The selection mechanism discussed in the article is inspired by concepts like gating, hypernetworks, and data-dependence.
The concept of gating in neural networks has evolved to include any multiplicative interaction, not just limited to RNN mechanisms like LSTM or GRU.
Hypernetworks involve neural networks whose parameters are generated by smaller networks, leading to more complex architectures.
Data-dependence, like hypernetworks, involves model parameters that depend on the data being processed.
Selection mechanisms are considered distinct concepts from ideas like gating or hypernetworks, despite some similarities.
Related work includes structured SSM models like S4, S5, and quasi-RNNs, and end-to-end architectures such as H3, RetNet, and RWKV.

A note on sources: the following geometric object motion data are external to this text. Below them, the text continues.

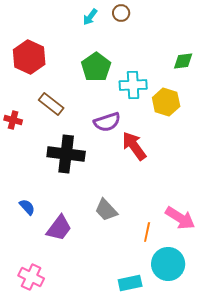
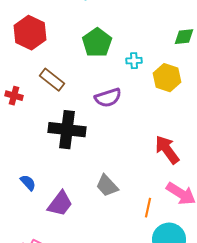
cyan cross: (133, 85) -> (134, 61), size x0.6
red arrow: (134, 146) -> (167, 150), moved

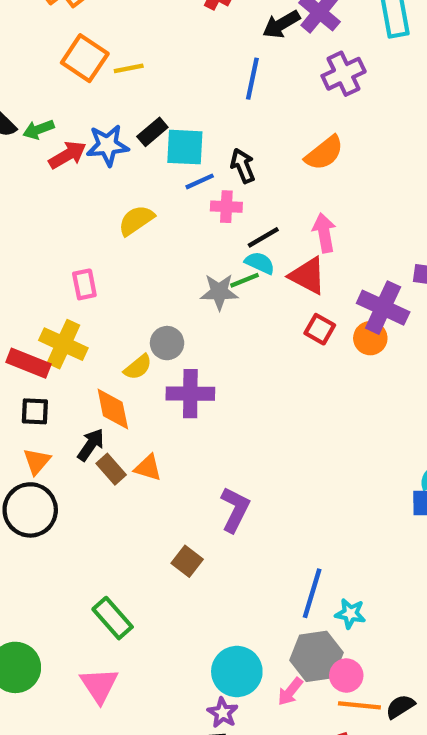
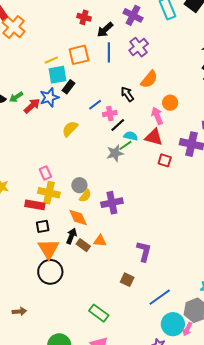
black arrow: (281, 24) -> (105, 30), moved
orange square: (85, 58) -> (79, 55), moved, turned -35
purple cross: (344, 74) -> (139, 47), moved
cyan square: (185, 147) -> (57, 75), moved
black arrow: (243, 166) -> (127, 94), moved
black line: (263, 237) -> (118, 125), moved
pink rectangle: (84, 284) -> (45, 173), moved
orange circle: (370, 338) -> (170, 103), moved
gray circle: (167, 343) -> (79, 185), moved
orange triangle: (37, 461) -> (48, 249), size x1.6
blue line: (312, 593) -> (160, 297), moved, turned 50
cyan circle: (237, 671) -> (173, 324), moved

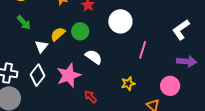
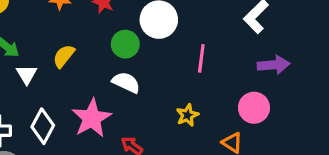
green circle: (80, 31) -> (125, 44), moved
white triangle: (41, 46) -> (27, 74), moved

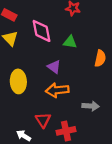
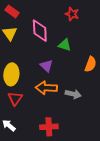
gray arrow: (91, 106) -> (73, 94), moved
red triangle: (43, 120) -> (15, 98), moved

S4 introduced structured SSMs with diagonal structures and focused on efficient convolutional algorithms for these models.
S5 independently discovered the diagonal SSM approximation and computed recurrently with a parallel scan, differing from S6 with a selection mechanism.
Mega simplified S4 models to real-valued forms, showing effectiveness in certain settings when combined with different architectural components.
Various methods like Liquid S4, SGConv, Hyena, and others focus on different parameterizations of convolutional representations in SSMs.
Most structured SSMs known are non-selective and usually strictly LTI (linear time invariant) in their operations.